The DSC curves obtained for pure solid lipids are shown in Supplementary Figure S1. Pure lipids displayed a clear endothermic signal characteristic of a crystalline structure. Compritol ATO 888 and Dynasan 118 showed higher melting points (Tonset > 70 °C) and Dynasan 114 and stearic acid were lower (Tonset < 60 °C). The crystalline structure of these solid lipids was confirmed in the XRD patterns (Supplementary Figure S2), showing that the lipid maintained a well-defined crystalline structure.
The thermal behavior of the lipid mixtures is depicted in Supplementary Figure S3. As expected, the DSC traces of the 1/1 w/w mixtures of the solid lipids Compritol ATO 888 y Dynasan 114 (M5) showed a reduction in the melting temperature at 50 °C, which was lower than each pure solid lipid. In addition, a broad endothermic melting band was present, suggesting that a eutectic mixture was formed as a consequence of the treatment used to prepare the samples. DSC curves of the solid–liquid lipid mixtures (M1, M2, M3, and M6) showed an intense reduction in the Tonset (20–40 °C) and a significant decrease in the heat flow, indicative of an important loss of crystallinity. Additionally, the incorporation of cholesterol (Supplementary Figure S3) in the mixture also led to a decrease in the Tonset and the crystallinity by acting as a plasticizing agent. The reduction in crystallinity was confirmed by the XRD patterns (Supplementary Figure S4). This kind of modification in the thermal behavior of mixtures of solid lipids and liquid lipids was described by other authors [38,39] and may contribute to the stabilization of NLCs.

3.2. Preparation and Characterization of Elosulfase Alfa-Loaded NLCs

According to the results obtained from crystallization study using DSC and XRD, the composition of the mixture of solid and liquid lipids selected for the preparation of NLCs is shown in Table 1. The mean size of NLCs was 170 ± 28 nm with a polydispersity of 0.18 and a ζ potential of −29 mV. Unlike previous studies conducted with lipid nanoparticles of stearic acid [40,41] , neither aggregation nor an increase in size were observed in NLCs during storage at 4 °C for three days. Therefore, the NLCs showed better physical stability in suspension, and were easily handled during the experiments. In addition, the effect of the amount of elosulfase alfa added to the preparation medium on the NLC size was studied (Table 3), and no significant changes in size were observed.
A PEGylated surface on NLC was prepared by adding a PEG-derivative (of d-α tocoferil-polyethylene glycol 1000) during NLC formation. Surface modification of NLCs is a usual strategy not only to reduce protein adsorption, but to increase circulation time once injected by avoiding unspecific phagocytic clearance.
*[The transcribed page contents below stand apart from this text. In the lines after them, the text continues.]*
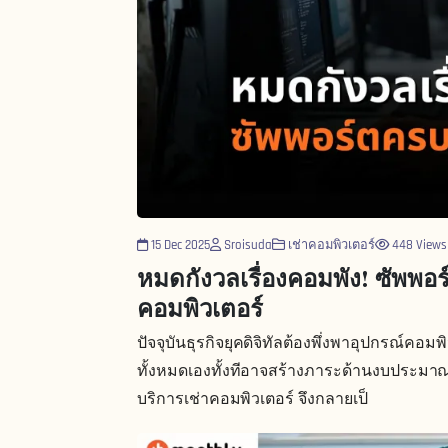
15 Dec 2025
Sroisuda
เช่าคอมพิวเตอร์
448 Views
หมดกังวลเรื่องคอมพัง! ซัพพอ
คอมพิวเตอร์
ปัจจุบันธุรกิจยุคดิจิทัลต้องพึ่งพาอุปกรณ์คอ
ทั้งหมดเองทั้งทีอาจสร้างภาระด้านงบประมาณ
บริการเช่าคอมพิวเตอร์ จึงกลายเป็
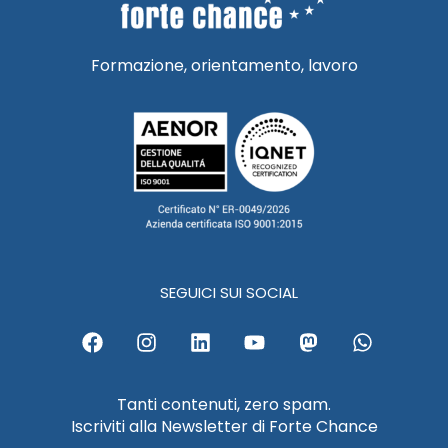
Formazione, orientamento, lavoro
SEGUICI SUI SOCIAL
F
I
L
Y
M
W
a
n
i
o
a
h
c
s
n
u
s
a
e
t
k
t
t
t
Tanti contenuti, zero spam.
b
a
e
u
o
s
Iscriviti alla Newsletter di Forte Chance
o
g
d
b
d
a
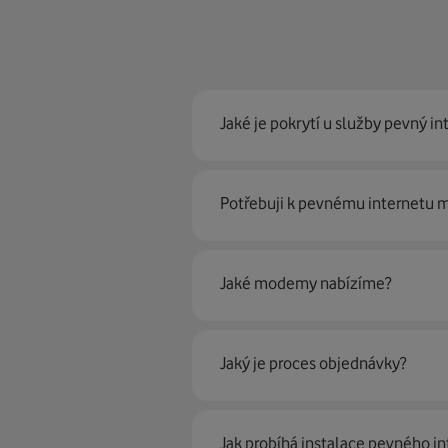
Jaké je pokrytí u služby pevný in
Pevný internet můžeme nabídn
Potřebuji k pevnému internetu
optické sítě. Díky tomu umíme na
Ano, potřebujete. Rádi vám ho 
Jaké modemy nabízíme?
Můžete samozřejmě využít i svůj
poradí naši proškolení prodejci 
Jaký je proces objednávky?
Krok jedna je určitě ověření možn
Jak probíhá instalace pevného in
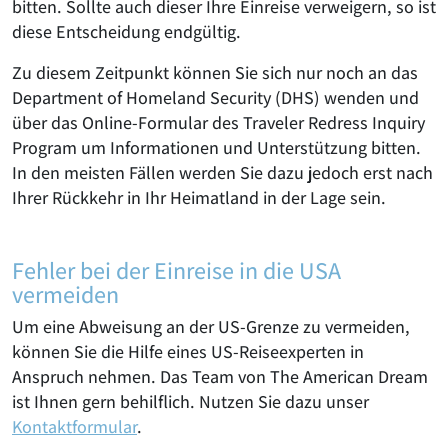
bitten. Sollte auch dieser Ihre Einreise verweigern, so ist
diese Entscheidung endgültig.
Zu diesem Zeitpunkt können Sie sich nur noch an das
Department of Homeland Security (DHS) wenden und
über das Online-Formular des Traveler Redress Inquiry
Program um Informationen und Unterstützung bitten.
In den meisten Fällen werden Sie dazu jedoch erst nach
Ihrer Rückkehr in Ihr Heimatland in der Lage sein.
Fehler bei der Einreise in die USA
vermeiden
Um eine Abweisung an der US-Grenze zu vermeiden,
können Sie die Hilfe eines US-Reiseexperten in
Anspruch nehmen. Das Team von The American Dream
ist Ihnen gern behilflich. Nutzen Sie dazu unser
Kontaktformular
.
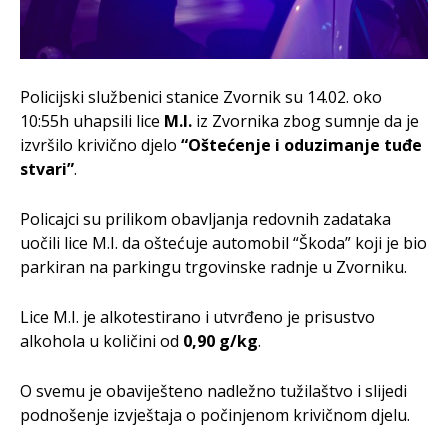
Policijski službenici stanice Zvornik su 14.02. oko
10:55h uhapsili lice
M.I.
iz Zvornika zbog sumnje da je
izvršilo krivično djelo
“Oštećenje i oduzimanje tuđe
stvari”
.
Policajci su prilikom obavljanja redovnih zadataka
uočili lice M.I. da oštećuje automobil “Škoda” koji je bio
parkiran na parkingu trgovinske radnje u Zvorniku.
Lice M.I. je alkotestirano i utvrđeno je prisustvo
alkohola u količini od
0,90 g/kg
.
O svemu je obaviješteno nadležno tužilaštvo i slijedi
podnošenje izvještaja o počinjenom krivičnom djelu.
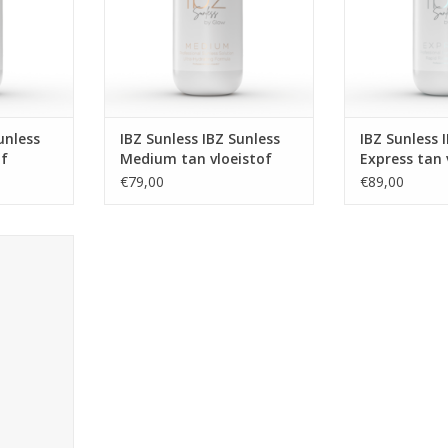
NKELWAGEN
TOEVOEGEN AA
unless
IBZ Sunless IBZ Sunless
IBZ Sunless 
of
Medium tan vloeistof
Express tan 
€79,00
€89,00
 vloeistof.
tamine E, C,
aterende
chte huid.
rmule die
m tot dark
nwerktijd en
ant
er
NKELWAGEN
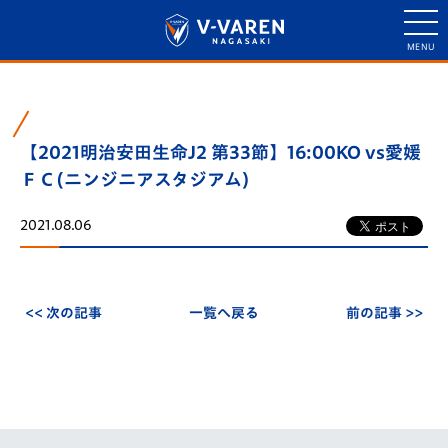
【2021明治安田生命J2 第33節】16:00KO vs愛媛
ＦＣ(ニンジニアスタジアム)
2021.08.06
<< 次の記事
一覧へ戻る
前の記事 >>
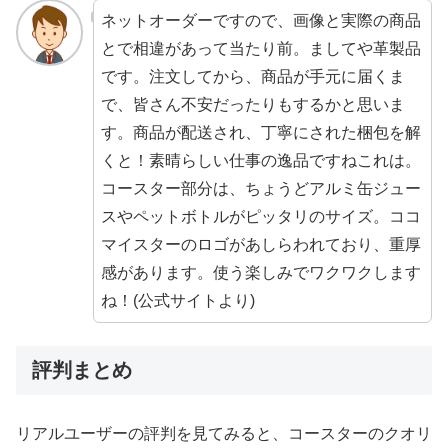
ネットオーダーですので、画像と実際の商品
とで相違があって当たり前。ましてや革製品
です。注文してから、商品が手元に届くま
で、皆さん不安だったりもするかと思いま
す。商品が配送され、丁寧にされた梱包を解
くと！素晴らしい仕事の逸品ですねこれは。
コースター部分は、ちょうどアルミ缶ジュー
スやペットボトルがピッタリのサイズ。ココ
マイスターのロゴがあしらわれており、重厚
感があります。使う楽しみでワクワクします
ね！(公式サイトより)
評判まとめ
リアルユーザーの評判を見てみると、コースターのクオリ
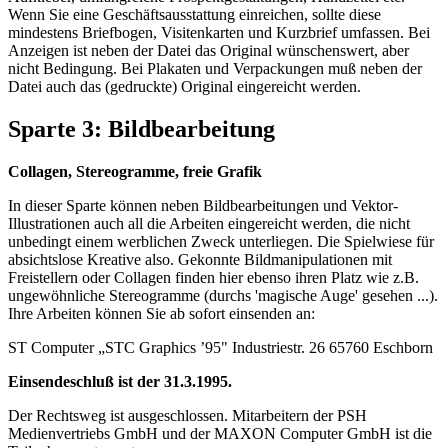
Wenn Sie eine Geschäftsausstattung einreichen, sollte diese
mindestens Briefbogen, Visitenkarten und Kurzbrief umfassen. Bei
Anzeigen ist neben der Datei das Original wünschenswert, aber
nicht Bedingung. Bei Plakaten und Verpackungen muß neben der
Datei auch das (gedruckte) Original eingereicht werden.
Sparte 3: Bildbearbeitung
Collagen, Stereogramme, freie Grafik
In dieser Sparte können neben Bildbearbeitungen und Vektor-
Illustrationen auch all die Arbeiten eingereicht werden, die nicht
unbedingt einem werblichen Zweck unterliegen. Die Spielwiese für
absichtslose Kreative also. Gekonnte Bildmanipulationen mit
Freistellern oder Collagen finden hier ebenso ihren Platz wie z.B.
ungewöhnliche Stereogramme (durchs 'magische Auge' gesehen ...).
Ihre Arbeiten können Sie ab sofort einsenden an:
ST Computer „STC Graphics ’95" Industriestr. 26 65760 Eschborn
Einsendeschluß ist der 31.3.1995.
Der Rechtsweg ist ausgeschlossen. Mitarbeitern der PSH
Medienvertriebs GmbH und der MAXON Computer GmbH ist die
To determine the influence of the degree of PEGylation on the morphology, different concentrations of the pegylating agent in the fabrication of NLC (0.1, 0.2, and 0.3 mg/mL) were investigated. NLC synthesis was carried out by maintaining the concentrations of the other components, including the enzyme, and the size and surface charge were determined (Table 4). A small increase in size and a small reduction in surface charge were observed, probably due to the formation of an external PEG layer coating the NLCs.
To improve stability and facilitate the manipulation of the NLCs during storage, the NLC swere freeze-dried to obtain a solid dispersible powder. To guarantee the stability and redispersion of lyophilized NLCs, the incorporation of several cryoprotectants was studied (glucose, trehalose, mannitol, and sucrose). After resuspension, glucose (5% and 10%) and mannitol (15%) resulted in aggregated systems with high particle sizes (688.4, 620.2, and 1012 nm, respectively) and polydispersion (>0.7). Trehalose and sucrose at 10% and 20% produced smaller sizes (<500) for particles and better polydispersion (0.5–0.6). Sucrose as a cryoprotectant (20%) led to more suitable NLC characteristics after freeze-drying (334 nm, PdI of 0.5). Also, the effects of 20% or 25% sucrose and the elosulfase alfa-loading on the NLC size were studied. As shown in Figure 1, no significant difference was observed regarding the final particle size. On the basis of these results, 20% sucrose was selected to prepare the freeze-dried NLC formulation. These results were in agreement with other authors [40] that studied the stability of Arylsulfatase A and Arylsulfatase B in lyophilized liposomes, where sucrose was demonstrated to be the most appropriate cryoprotectant.
The final NLC formulation was shown to be of an adequate size range before and after the freeze-dried process to be injected intravenously. Additionally, it was described that nanoparticles ranging between 100 and 300 nm are well-suited to avoid rapid blood circulation elimination and renal clearance, and that soy NLCs have the potential to improve the permanence of the delivery system for longer circulating times.
Regarding NLC morphology and structure, TEM microphotographs were obtained to visualize NLCs directly (Figure 2, top images) and after lipid staining (Figure 2 bottom). TEM images of the NLCs prepared according to the composition of Table 1 showed particles with spherical shapes with sizes that were consistent with the dynamic light scattering (DLS) measurements. After lipid staining and microtome sectioning of NLCs, a non-lipid core corresponding to the thermosensitive hydrogel core was observed, as well as the lipid-forming shell structure.
One important aspect to consider is the capacity of the NLC to immobilize the elosulfase alfa and to preserve its enzyme activity and, subsequently, its biological efficacy. The enzyme activity of the elosulfase-NLC system was investigated before and after disintegration of the NLC and the complete release of the enzyme (Figure 3). The results of the enzyme assays confirmed that the enzyme was incorporated into the lipid systems, remaining active after the manufacturing process. The activity observed in intact NLCs indicated that the substrate used for the determination of enzyme activity accessed the immobilized enzyme. These data suggest that a portion of the enzyme was immobilized in the external layer of the NLC, where it was easily accessed by the substrate. The breakage of the NLC led to a significant increase in activity (unpaired two-tailed t-test, α > 0.05) as a consequence of the complete release of the enzyme from the internal core of the NLC, to which the substrate had more restricted access.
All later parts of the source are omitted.